REQUIRED ACTION — In the entries below, find the line with "de problemas de entupimento, desde ralos" and the line with "El presidente de"; reproduce those two lines and all lines between them exactly, without pictures.
(Beginning of EXERCISE DATA)
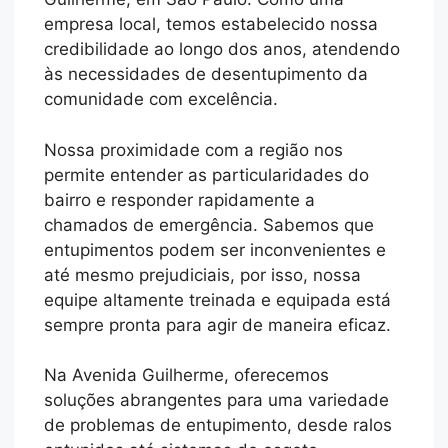
empresa local, temos estabelecido nossa
credibilidade ao longo dos anos, atendendo
às necessidades de desentupimento da
comunidade com excelência.
Nossa proximidade com a região nos
permite entender as particularidades do
bairro e responder rapidamente a
chamados de emergência. Sabemos que
entupimentos podem ser inconvenientes e
até mesmo prejudiciais, por isso, nossa
equipe altamente treinada e equipada está
sempre pronta para agir de maneira eficaz.
Na Avenida Guilherme, oferecemos
soluções abrangentes para uma variedade
de problemas de entupimento, desde ralos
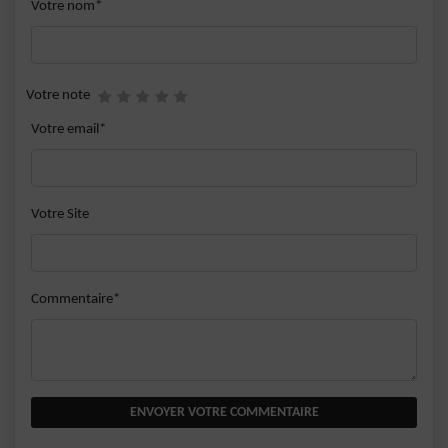
Votre nom*
Votre note
Votre email*
Votre Site
Commentaire*
ENVOYER VOTRE COMMENTAIRE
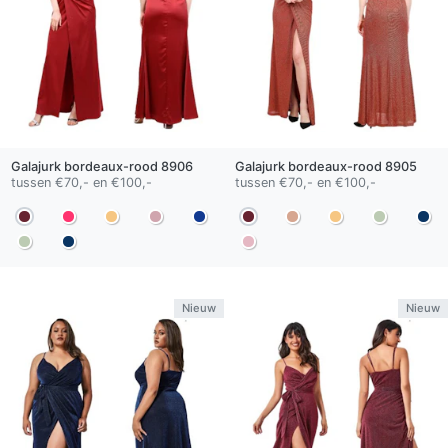
Galajurk
bordeaux-rood
8906
Galajurk
bordeaux-rood
8905
tussen €70,- en €100,-
tussen €70,- en €100,-
Nieuw
Nieuw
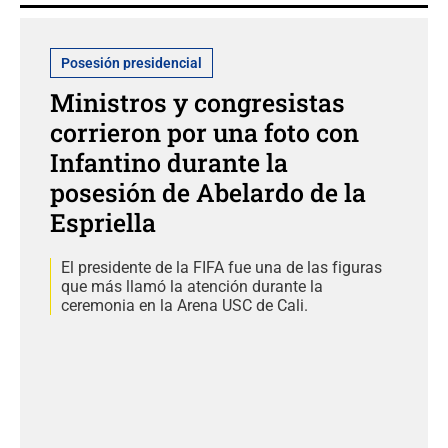
Posesión presidencial
Ministros y congresistas
corrieron por una foto con
Infantino durante la
posesión de Abelardo de la
Espriella
El presidente de la FIFA fue una de las figuras
que más llamó la atención durante la
ceremonia en la Arena USC de Cali.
(End of EXERCISE DATA)
FINISHED TASK —
de problemas de entupimento, desde ralos
Votre nom*
Votre note
Votre email*
Votre Site
Commentaire*
ENVOYER VOTRE COMMENTAIRE
Galajurk
bordeaux-rood
8906
Galajurk
bordeaux-rood
8905
tussen €70,- en €100,-
tussen €70,- en €100,-
Nieuw
Nieuw
Posesión presidencial
Ministros y congresistas
corrieron por una foto con
Infantino durante la
posesión de Abelardo de la
Espriella
El presidente de la FIFA fue una de las figuras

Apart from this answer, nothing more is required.